**Exercise directions:**
Give the listing again word for word. Leave every image out.

^^^^

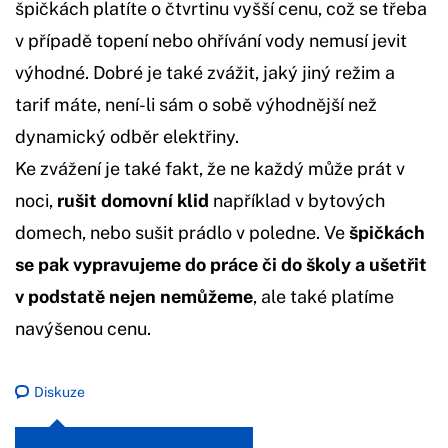
špičkách platíte o čtvrtinu vyšší cenu, což se třeba
v případě topení nebo ohřívání vody nemusí jevit
výhodné. Dobré je také zvážit, jaký jiný režim a
tarif máte, není-li sám o sobě výhodnější než
dynamický odběr elektřiny.
Ke zvážení je také fakt, že ne každý může prát v
noci,
rušit domovní klid
například v bytových
domech, nebo sušit prádlo v poledne. Ve
špičkách
se pak vypravujeme do práce či do školy a ušetřit
v podstatě nejen nemůžeme
, ale také platíme
navýšenou cenu.
Diskuze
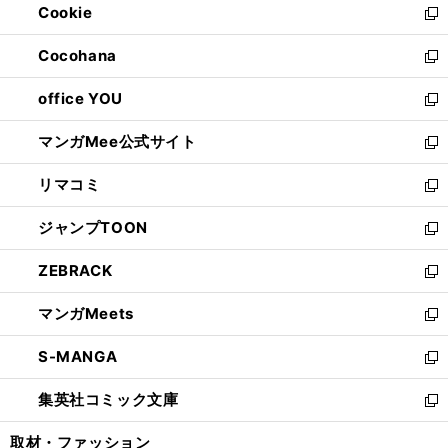
Cookie
く
で
ド
ィ
新
開
ウ
ン
し
Cocohana
く
で
ド
い
新
開
ウ
ウ
し
office YOU
く
で
ィ
い
新
開
ン
ウ
し
マンガMee公式サイト
く
ド
ィ
い
新
ウ
ン
ウ
し
リマコミ
で
ド
ィ
い
新
開
ウ
ン
ウ
し
ジャンプTOON
く
で
ド
ィ
い
新
開
ウ
ン
ウ
し
ZEBRACK
く
で
ド
ィ
い
新
開
ウ
ン
ウ
し
マンガMeets
く
で
ド
ィ
い
新
開
ウ
ン
ウ
し
S-MANGA
く
で
ド
ィ
い
新
開
ウ
ン
ウ
し
集英社コミック文庫
く
で
ド
ィ
い
新
開
ウ
ン
ウ
し
取材・ファッション
く
で
ド
ィ
い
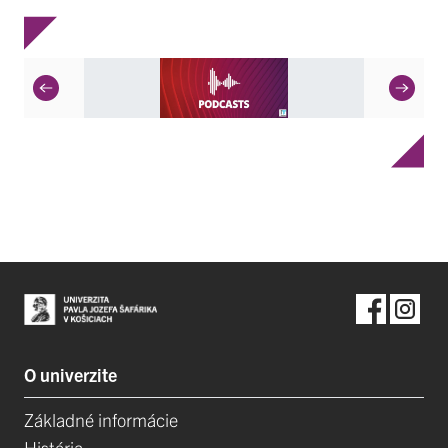
O univerzite
Základné informácie
História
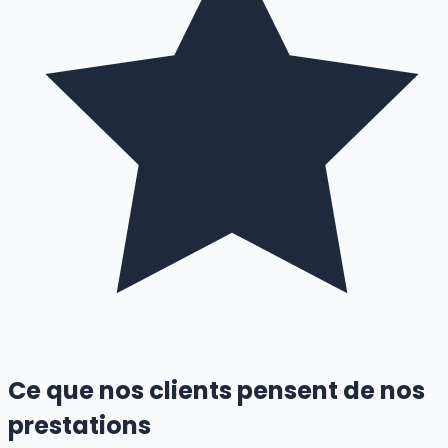
Ce que nos clients pensent de nos
prestations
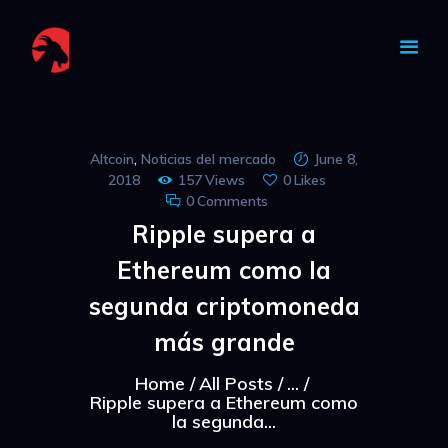
CAPRA NOASTRA
Altcoin
,
Noticias del mercado
June 8,
2018
157
Views
0
Likes
0
Comments
Ripple supera a
Ethereum como la
segunda criptomoneda
más grande
Home
All Posts
...
Ripple supera a Ethereum como
la segunda...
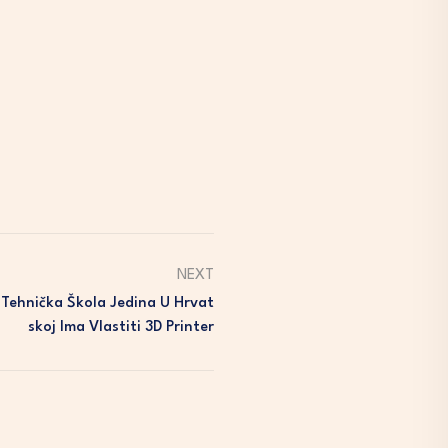
NEXT
 Tehnička Škola Jedina U Hrvat
Skoj Ima Vlastiti 3D Printer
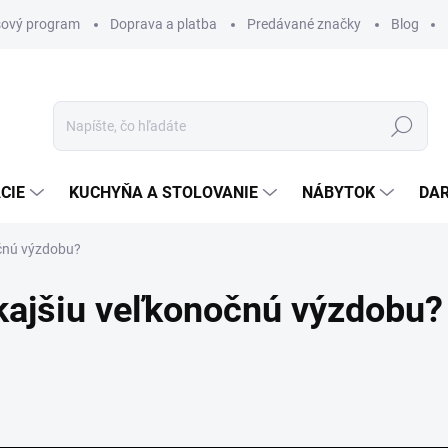
ový program
Doprava a platba
Predávané značky
Blog
Hľadať
CIE
KUCHYŇA A STOLOVANIE
NÁBYTOK
DA
čnú výzdobu?
kajšiu veľkonočnú výzdobu?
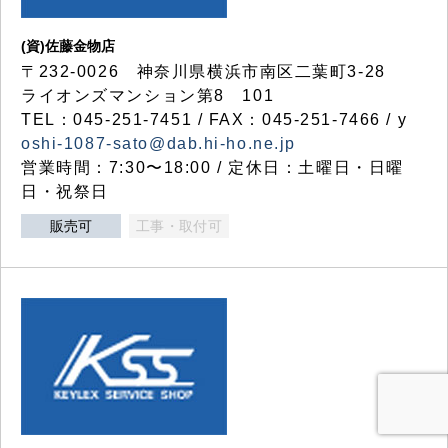
(資)佐藤金物店
〒232-0026 神奈川県横浜市南区二葉町3-28
ライオンズマンション第8 101
TEL：045-251-7451 / FAX：045-251-7466 / y
oshi-1087-sato@dab.hi-ho.ne.jp
営業時間：7:30〜18:00 / 定休日：土曜日・日曜
日・祝祭日
販売可
工事・取付可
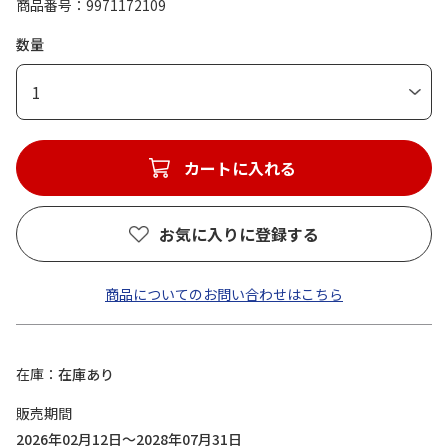
商品番号
9971172109
数量
1
カートに入れる
お気に入りに登録する
商品についてのお問い合わせはこちら
在庫
在庫あり
販売期間
2026年02月12日～2028年07月31日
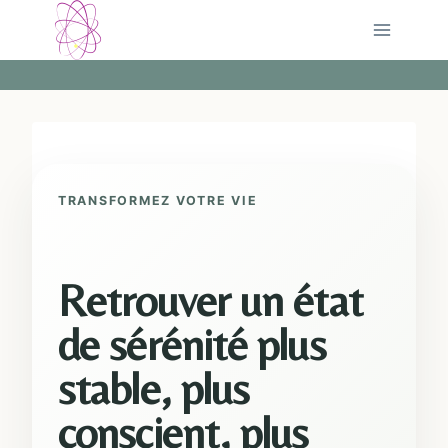
Aller
au
contenu
TRANSFORMEZ VOTRE VIE
Retrouver un état
de sérénité plus
stable, plus
conscient, plus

^^^^

**Task solution:**
špičkách platíte o čtvrtinu vyšší cenu, což se třeba
v případě topení nebo ohřívání vody nemusí jevit
výhodné. Dobré je také zvážit, jaký jiný režim a
tarif máte, není-li sám o sobě výhodnější než
dynamický odběr elektřiny.
Ke zvážení je také fakt, že ne každý může prát v
noci,
rušit domovní klid
například v bytových
domech, nebo sušit prádlo v poledne. Ve
špičkách
se pak vypravujeme do práce či do školy a ušetřit
v podstatě nejen nemůžeme
, ale také platíme
navýšenou cenu.
Diskuze
Cookie
く
で
ド
ィ
新
開
ウ
ン
し
Cocohana
く
で
ド
い
新
開
ウ
ウ
し
office YOU
く
で
ィ
い
新
開
ン
ウ
し
マンガMee公式サイト
く
ド
ィ
い
新
ウ
ン
ウ
し
リマコミ
で
ド
ィ
い
新
開
ウ
ン
ウ
し
ジャンプTOON
く
で
ド
ィ
い
新
開
ウ
ン
ウ
し
ZEBRACK
く
で
ド
ィ
い
新
開
ウ
ン
ウ
し
マンガMeets
く
で
ド
ィ
い
新
開
ウ
ン
ウ
し
S-MANGA
く
で
ド
ィ
い
新
開
ウ
ン
ウ
し
集英社コミック文庫
く
で
ド
ィ
い
新
開
ウ
ン
ウ
し
取材・ファッション
く
で
ド
ィ
い
O univerzite
Základné informácie
História
Ce que nos clients pensent de nos
prestations
CAPRA NOASTRA
Altcoin
,
Noticias del mercado
June 8,
2018
157
Views
0
Likes
0
Comments
Ripple supera a
Ethereum como la
segunda criptomoneda
más grande
Home
All Posts
...
Ripple supera a Ethereum como
la segunda...
NEXT
 Tehnička Škola Jedina U Hrvat
Skoj Ima Vlastiti 3D Printer
ový program
Doprava a platba
Predávané značky
Blog
Hľadať
CIE
KUCHYŇA A STOLOVANIE
NÁBYTOK
DA
čnú výzdobu?
kajšiu veľkonočnú výzdobu?
(資)佐藤金物店
〒232-0026 神奈川県横浜市南区二葉町3-28
ライオンズマンション第8 101
TEL：045-251-7451 / FAX：045-251-7466 / y
oshi-1087-sato@dab.hi-ho.ne.jp
営業時間：7:30〜18:00 / 定休日：土曜日・日曜
日・祝祭日
販売可
工事・取付可
商品番号
9971172109
数量
1
カートに入れる
お気に入りに登録する
商品についてのお問い合わせはこちら
在庫
在庫あり
販売期間
2026年02月12日～2028年07月31日
Aller
au
contenu
TRANSFORMEZ VOTRE VIE
Retrouver un état
de sérénité plus
stable, plus
conscient, plus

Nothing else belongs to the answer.